Linear-Time Sorting Algorithms (Non-Comparison Based)

Key Insight

Beyond comparison sorts, there exist algorithms that achieve linear time complexity by leveraging specific assumptions about the input data, thus circumventing the Omega(n log n) lower bound. Counting sort is one such algorithm, assuming that the 'n' input elements are integers within a limited range, specifically from 0 to 'k'. It operates by determining the count of elements less than each input value, allowing direct placement into the output array. It achieves Theta(k+n) time, making it linear if 'k' is proportional to 'n'. Notably, counting sort does not use comparisons between input elements but rather uses element values as array indices, and it is a stable sort.

Radix sort extends the capabilities of counting sort to handle multi-digit numbers or keys with multiple fields. It processes numbers digit by digit, from the least significant digit to the most significant. For each digit position, it employs a stable sorting algorithm, such as counting sort, to sort the entire list based on that digit. With 'd' digits and each digit taking on 'k' possible values, radix sort runs in Theta(d(n+k)) time. For 'n' b-bit numbers, by viewing keys as 'd = ceil(b/r)' digits of 'r' bits each, it runs in Theta((b/r)(n + 2^r)) time, achieving linear time if 'd' is constant and 'k = O(n)', or if 'b' is 'O(log n)' and 'r' is chosen as 'log n'.
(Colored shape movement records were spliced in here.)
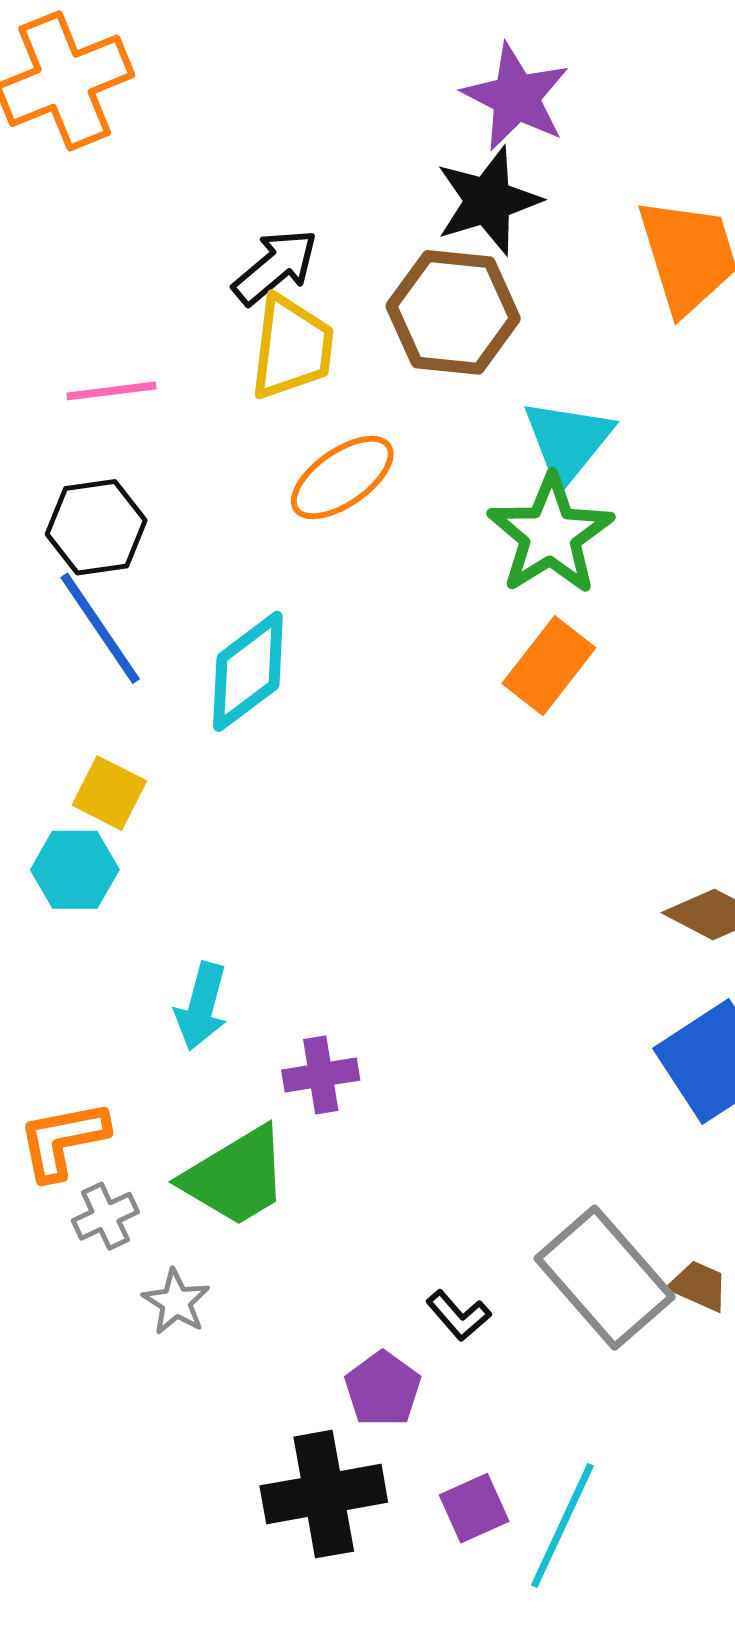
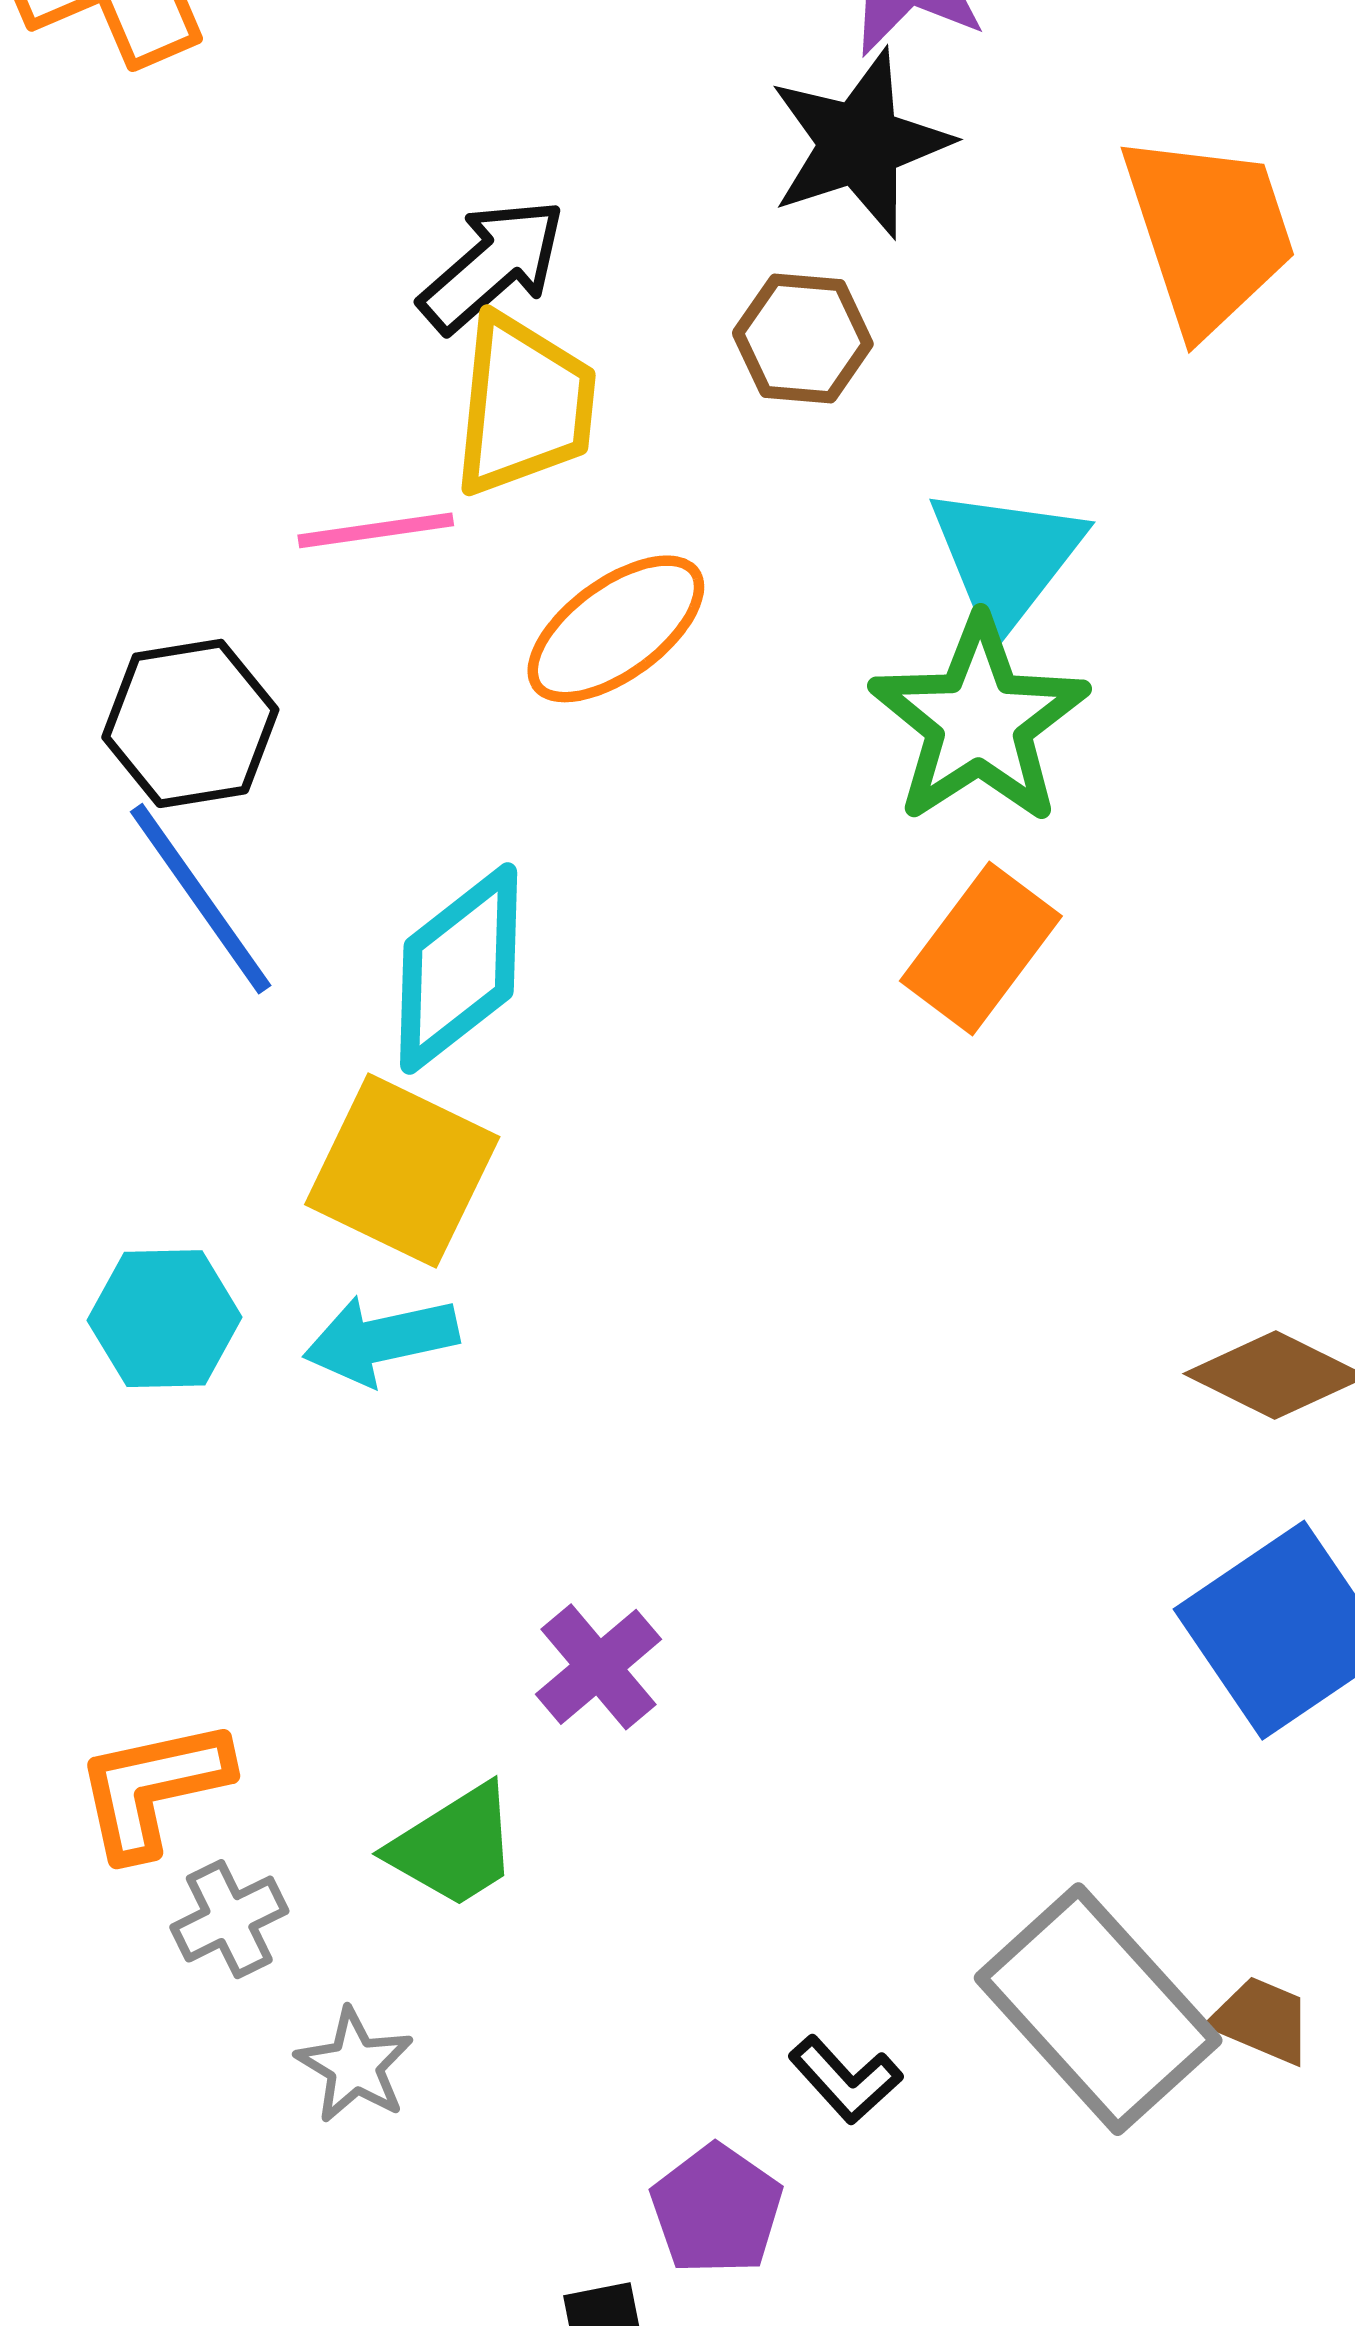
brown hexagon: (453, 312) -> (803, 339), size x0.6
pink line: (112, 391) -> (376, 530), moved
yellow square: (109, 793) -> (402, 1171), moved, size x1.5
cyan arrow: (201, 1006) -> (381, 1340), moved, turned 64
purple cross: (321, 1075) -> (598, 1667), turned -30
green trapezoid: (236, 1177) -> (454, 1846), size x0.7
Bucket sort is another linear-time algorithm that assumes input numbers are drawn from a uniform distribution over a specific interval, commonly [0, 1). It divides this interval into 'n' equal-sized 'buckets', distributes the input numbers into these buckets, then sorts the elements within each bucket (often using insertion sort), and finally concatenates the sorted buckets. While its worst-case running time is Theta(n^2) (if all elements fall into a single bucket), its average-case running time is O(n). This efficiency stems from the uniform distribution assumption, which ensures that on average, few elements are placed in each bucket, making the bucket-sorting step quick.